I'm reeling, awash in sadness and anger at the same time; sad that Linkous thought things were so bad that he had to step off the stage permanently and angry that he'd leave his family, friends, and fans bereft like this. There're few things more selfish, to my mind, than suicide, and I'm having a hard time coming to grips with it.

I'm not going to claim to've known the guy personally, don't worry, but I do feel weirdly connected to him and his work, having listened to it and loved it for fifteen years. I happened upon a copy of the Sparklehorse "Hammering the Cramps"/"Spirit Ditch" 7-inch back in 1995 or 1996 (can't remember which, sorry), right out of college, and was immediately blown away by the eerie, dirty-sounding, yet hauntingly beautiful countrified psych-pop.

The debut album of Linkous' one-man band, Vivadixiesubmarinetransmissionplot, was a creaking, whispering, rambling mishmash of country, folk, pop, and little crufts of noise, and for me, at least, it was eye-opening. To me, Sparklehorse bridged the gap between Guided By Voices' rough-edged, catchy-as-hell pop and the Flaming Lips' swooning, primary-colored, high-voiced psychedelia -- it was strangely, gorgeously layered, something you could listen to over and over again and hear a new facet of the sound.

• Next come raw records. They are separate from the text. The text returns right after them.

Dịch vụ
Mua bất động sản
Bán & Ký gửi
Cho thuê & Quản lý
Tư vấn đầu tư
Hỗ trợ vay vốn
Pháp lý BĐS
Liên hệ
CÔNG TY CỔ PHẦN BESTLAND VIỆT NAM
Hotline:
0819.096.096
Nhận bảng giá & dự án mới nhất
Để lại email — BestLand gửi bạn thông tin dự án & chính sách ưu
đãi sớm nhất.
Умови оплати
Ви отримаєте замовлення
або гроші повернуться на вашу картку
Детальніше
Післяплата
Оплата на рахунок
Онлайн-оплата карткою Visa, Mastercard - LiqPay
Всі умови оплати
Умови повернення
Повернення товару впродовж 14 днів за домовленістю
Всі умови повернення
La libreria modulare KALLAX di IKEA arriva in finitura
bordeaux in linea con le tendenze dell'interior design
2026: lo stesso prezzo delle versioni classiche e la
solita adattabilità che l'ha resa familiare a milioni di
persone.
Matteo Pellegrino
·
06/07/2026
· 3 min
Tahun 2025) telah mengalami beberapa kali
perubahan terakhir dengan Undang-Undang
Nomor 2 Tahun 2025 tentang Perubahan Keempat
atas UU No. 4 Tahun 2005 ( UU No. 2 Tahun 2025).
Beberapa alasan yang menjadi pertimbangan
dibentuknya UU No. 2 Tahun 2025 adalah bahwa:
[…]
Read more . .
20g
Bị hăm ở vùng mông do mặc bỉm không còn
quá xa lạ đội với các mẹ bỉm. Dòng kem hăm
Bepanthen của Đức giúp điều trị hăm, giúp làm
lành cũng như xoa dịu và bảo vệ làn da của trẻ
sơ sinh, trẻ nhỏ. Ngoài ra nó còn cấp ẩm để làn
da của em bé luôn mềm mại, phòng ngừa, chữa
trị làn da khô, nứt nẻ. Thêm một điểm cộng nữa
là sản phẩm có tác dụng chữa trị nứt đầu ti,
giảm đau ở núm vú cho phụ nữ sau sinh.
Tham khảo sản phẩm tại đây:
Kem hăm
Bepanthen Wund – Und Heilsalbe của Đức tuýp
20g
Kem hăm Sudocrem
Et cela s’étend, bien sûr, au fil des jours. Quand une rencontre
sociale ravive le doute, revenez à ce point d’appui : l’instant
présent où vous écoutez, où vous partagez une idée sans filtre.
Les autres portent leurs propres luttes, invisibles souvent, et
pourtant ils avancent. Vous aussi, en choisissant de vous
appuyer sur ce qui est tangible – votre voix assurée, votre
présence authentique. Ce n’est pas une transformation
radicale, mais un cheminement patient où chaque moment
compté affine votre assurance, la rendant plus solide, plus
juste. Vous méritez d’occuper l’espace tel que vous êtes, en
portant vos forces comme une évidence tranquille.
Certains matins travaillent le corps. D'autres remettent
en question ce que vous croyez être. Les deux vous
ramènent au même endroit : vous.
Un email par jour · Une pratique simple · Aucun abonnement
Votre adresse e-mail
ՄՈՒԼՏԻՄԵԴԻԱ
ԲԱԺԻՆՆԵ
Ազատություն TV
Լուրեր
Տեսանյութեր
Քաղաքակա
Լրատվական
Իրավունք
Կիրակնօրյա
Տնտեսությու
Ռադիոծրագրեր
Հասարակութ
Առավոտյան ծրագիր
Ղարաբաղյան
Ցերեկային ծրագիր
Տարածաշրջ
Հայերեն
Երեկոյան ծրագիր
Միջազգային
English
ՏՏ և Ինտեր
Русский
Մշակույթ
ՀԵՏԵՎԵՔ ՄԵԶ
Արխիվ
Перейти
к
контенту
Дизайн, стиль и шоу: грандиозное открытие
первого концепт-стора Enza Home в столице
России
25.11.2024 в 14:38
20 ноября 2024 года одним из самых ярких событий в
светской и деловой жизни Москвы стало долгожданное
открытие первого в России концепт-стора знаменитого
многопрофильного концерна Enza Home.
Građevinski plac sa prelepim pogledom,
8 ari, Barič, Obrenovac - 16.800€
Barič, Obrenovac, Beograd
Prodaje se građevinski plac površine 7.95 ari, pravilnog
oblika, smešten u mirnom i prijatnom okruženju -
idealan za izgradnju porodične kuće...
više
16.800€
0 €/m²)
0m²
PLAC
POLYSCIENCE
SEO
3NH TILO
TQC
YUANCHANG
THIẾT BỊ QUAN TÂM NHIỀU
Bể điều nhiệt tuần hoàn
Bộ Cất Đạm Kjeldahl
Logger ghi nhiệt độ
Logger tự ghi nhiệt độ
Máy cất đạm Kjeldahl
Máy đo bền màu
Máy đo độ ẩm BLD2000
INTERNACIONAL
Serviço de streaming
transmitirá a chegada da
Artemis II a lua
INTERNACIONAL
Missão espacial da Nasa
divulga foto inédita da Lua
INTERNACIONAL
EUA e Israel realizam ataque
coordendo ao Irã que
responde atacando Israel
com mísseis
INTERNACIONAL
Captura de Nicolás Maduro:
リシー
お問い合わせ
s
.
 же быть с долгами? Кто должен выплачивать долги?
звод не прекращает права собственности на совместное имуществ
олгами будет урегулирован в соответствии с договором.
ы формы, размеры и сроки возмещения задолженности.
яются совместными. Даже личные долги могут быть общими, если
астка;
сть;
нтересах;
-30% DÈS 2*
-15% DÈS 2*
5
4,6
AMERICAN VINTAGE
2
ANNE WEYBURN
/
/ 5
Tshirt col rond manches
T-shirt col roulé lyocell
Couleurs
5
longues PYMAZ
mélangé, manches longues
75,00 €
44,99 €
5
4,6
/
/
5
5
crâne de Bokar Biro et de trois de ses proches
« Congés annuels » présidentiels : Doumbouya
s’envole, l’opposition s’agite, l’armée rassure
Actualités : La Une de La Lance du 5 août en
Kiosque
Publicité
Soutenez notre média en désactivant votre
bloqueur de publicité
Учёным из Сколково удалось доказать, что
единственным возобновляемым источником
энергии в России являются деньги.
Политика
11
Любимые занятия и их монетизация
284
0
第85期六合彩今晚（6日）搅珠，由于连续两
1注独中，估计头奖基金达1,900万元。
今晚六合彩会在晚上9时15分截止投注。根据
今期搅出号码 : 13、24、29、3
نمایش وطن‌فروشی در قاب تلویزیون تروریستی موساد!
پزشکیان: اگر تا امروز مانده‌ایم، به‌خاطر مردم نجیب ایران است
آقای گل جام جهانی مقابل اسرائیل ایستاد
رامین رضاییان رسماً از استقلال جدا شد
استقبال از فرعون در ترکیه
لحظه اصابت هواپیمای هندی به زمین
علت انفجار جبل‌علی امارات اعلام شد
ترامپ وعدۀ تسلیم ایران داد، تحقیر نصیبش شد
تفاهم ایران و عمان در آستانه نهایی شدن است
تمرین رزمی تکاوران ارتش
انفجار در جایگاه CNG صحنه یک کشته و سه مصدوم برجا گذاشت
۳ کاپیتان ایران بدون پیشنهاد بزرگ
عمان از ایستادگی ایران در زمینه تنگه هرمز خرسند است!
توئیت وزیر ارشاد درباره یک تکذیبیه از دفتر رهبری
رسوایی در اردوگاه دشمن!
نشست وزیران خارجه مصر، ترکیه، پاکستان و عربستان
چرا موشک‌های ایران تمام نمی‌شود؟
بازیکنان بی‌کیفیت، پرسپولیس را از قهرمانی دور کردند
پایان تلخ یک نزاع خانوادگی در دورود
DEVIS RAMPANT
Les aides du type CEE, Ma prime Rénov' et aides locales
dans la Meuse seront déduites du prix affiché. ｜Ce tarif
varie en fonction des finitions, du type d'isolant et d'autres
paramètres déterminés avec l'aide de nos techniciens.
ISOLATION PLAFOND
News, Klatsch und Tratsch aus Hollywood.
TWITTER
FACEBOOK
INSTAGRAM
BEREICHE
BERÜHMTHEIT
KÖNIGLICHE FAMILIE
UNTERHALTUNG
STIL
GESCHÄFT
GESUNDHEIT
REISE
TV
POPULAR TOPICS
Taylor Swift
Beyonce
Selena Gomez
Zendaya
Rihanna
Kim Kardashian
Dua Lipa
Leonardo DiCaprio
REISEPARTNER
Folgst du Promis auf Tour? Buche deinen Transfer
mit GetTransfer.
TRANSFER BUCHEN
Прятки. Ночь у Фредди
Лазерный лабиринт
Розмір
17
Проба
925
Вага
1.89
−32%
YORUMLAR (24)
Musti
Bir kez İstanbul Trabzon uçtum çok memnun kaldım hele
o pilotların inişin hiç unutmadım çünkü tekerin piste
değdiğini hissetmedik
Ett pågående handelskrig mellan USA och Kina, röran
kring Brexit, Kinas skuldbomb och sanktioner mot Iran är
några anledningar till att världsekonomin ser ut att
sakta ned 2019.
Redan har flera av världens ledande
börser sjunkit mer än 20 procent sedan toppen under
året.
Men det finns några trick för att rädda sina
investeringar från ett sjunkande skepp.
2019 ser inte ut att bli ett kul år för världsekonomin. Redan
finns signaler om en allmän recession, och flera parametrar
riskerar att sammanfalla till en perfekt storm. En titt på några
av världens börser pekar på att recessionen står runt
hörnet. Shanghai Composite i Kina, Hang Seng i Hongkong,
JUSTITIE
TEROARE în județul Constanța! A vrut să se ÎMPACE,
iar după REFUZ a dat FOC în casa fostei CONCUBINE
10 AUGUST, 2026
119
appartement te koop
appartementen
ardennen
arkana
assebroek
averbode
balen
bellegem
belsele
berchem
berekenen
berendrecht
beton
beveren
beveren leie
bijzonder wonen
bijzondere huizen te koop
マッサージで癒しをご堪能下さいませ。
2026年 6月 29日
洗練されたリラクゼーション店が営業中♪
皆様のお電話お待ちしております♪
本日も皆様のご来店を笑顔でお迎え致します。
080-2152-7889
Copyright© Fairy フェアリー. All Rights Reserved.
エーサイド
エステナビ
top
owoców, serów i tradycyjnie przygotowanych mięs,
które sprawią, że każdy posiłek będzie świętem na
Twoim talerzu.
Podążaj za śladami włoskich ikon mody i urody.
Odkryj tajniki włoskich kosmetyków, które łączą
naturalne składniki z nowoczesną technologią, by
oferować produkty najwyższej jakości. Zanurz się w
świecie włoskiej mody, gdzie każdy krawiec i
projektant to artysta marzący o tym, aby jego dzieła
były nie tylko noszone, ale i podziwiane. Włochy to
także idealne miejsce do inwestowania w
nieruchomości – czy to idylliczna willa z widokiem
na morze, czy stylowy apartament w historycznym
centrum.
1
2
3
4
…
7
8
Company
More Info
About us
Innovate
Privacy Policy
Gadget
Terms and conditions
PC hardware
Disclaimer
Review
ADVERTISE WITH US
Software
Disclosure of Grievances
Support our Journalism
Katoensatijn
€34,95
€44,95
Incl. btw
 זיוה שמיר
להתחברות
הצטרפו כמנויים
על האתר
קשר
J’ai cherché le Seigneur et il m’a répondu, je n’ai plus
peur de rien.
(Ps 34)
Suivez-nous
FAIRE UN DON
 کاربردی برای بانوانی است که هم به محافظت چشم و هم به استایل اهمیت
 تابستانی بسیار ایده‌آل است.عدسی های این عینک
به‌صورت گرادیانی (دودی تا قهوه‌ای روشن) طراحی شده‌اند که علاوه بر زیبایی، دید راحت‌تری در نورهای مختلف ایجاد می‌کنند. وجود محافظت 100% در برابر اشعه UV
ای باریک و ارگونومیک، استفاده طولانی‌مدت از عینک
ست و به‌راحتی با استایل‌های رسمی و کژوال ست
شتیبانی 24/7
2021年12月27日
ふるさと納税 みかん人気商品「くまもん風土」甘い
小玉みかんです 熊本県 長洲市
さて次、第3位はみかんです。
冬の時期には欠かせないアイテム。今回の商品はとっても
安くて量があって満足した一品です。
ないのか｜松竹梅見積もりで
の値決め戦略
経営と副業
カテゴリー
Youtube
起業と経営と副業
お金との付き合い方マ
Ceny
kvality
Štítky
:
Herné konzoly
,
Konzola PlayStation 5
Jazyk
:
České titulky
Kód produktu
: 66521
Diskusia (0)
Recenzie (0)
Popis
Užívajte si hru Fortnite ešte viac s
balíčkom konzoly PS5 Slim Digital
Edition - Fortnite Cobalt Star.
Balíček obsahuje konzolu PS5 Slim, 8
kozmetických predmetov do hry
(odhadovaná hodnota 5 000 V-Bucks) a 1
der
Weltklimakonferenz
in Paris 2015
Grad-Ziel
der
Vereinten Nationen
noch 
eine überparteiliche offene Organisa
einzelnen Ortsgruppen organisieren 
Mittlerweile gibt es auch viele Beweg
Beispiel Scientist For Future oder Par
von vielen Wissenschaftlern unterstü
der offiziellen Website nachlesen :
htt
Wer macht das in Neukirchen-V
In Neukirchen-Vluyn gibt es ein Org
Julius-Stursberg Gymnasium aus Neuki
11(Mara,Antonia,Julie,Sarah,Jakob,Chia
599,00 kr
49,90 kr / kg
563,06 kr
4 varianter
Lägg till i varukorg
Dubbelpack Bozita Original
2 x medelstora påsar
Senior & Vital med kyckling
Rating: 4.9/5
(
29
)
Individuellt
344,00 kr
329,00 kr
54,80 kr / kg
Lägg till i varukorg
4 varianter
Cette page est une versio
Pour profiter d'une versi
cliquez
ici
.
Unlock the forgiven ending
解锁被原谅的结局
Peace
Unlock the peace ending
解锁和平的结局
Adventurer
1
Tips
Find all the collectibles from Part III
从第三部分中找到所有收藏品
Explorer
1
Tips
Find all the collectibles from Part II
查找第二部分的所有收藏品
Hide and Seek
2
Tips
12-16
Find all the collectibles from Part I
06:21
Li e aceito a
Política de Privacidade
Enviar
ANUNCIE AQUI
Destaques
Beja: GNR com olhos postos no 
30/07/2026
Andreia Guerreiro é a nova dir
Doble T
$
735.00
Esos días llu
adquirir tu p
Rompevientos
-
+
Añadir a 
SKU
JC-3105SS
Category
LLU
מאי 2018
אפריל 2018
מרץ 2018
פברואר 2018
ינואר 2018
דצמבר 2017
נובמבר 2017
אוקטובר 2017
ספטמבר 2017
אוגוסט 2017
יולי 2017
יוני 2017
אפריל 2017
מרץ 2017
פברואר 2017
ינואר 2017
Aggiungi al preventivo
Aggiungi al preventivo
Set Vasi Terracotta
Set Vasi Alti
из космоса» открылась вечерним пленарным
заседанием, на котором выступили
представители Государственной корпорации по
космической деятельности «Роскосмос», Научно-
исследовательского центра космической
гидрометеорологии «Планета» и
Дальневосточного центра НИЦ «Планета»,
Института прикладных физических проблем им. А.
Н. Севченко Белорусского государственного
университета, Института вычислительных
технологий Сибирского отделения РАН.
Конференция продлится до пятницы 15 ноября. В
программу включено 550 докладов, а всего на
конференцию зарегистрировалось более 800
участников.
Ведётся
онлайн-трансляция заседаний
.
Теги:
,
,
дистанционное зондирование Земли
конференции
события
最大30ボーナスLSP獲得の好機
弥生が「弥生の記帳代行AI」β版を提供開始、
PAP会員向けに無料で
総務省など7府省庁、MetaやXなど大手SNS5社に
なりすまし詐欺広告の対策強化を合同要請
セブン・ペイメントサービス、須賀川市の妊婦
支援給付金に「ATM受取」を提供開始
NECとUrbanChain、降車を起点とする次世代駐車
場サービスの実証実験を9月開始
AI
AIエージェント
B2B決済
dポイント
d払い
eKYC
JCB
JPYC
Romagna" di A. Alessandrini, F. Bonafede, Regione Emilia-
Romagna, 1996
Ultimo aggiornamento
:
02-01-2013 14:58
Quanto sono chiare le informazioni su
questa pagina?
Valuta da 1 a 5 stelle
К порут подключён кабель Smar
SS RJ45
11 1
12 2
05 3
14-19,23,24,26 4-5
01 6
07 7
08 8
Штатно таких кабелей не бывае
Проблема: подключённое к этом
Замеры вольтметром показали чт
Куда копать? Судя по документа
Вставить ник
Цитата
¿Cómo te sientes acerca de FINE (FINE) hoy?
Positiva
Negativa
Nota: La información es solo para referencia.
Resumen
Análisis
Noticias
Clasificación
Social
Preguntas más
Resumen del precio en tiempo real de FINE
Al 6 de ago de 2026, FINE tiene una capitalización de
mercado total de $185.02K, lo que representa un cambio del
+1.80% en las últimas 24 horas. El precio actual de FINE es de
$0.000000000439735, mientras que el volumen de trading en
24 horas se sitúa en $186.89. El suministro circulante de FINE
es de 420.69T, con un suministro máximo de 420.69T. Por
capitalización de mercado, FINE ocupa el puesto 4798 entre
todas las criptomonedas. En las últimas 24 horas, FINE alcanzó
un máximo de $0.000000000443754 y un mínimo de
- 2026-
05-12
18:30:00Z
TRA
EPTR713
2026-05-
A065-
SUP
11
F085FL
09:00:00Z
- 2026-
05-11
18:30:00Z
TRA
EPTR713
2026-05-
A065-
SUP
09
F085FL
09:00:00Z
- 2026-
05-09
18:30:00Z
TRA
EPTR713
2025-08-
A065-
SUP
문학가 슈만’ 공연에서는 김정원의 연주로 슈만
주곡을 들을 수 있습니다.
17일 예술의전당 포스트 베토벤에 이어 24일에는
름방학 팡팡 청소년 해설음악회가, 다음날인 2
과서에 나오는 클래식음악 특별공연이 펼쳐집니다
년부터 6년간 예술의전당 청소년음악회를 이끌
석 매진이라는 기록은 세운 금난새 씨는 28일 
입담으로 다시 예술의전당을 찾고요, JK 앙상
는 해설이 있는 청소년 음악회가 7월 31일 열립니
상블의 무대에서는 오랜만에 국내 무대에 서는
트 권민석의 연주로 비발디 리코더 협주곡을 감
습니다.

I only got to meet Linkous once, and that was by phone, back in 2006. I'm still not sure how I lucked into it, looking back. Some kind soul at his label at the time (Astralwerks) had sent his latest CD, Dreamt For Light Years In The Belly Of A Mountain, so I'd emailed them just for the heck of it, to ask if there was any hope in hell of speaking with the guy.

Apparently not realizing how low-rent a publication they were talking to, the label folks set it up, and a few days later, I was calling Linkous at his home in the backwoods of western North Carolina. He was the nicest, most low-key guy, just sort of this apologetic country boy who made music and figured his career was going nowhere fast. He was surprised that people wanted to talk to him, to hear from him again, even though he'd fallen into a deep depression and had essentially walked away from music completely for several years. He was humble and grateful to be making music again.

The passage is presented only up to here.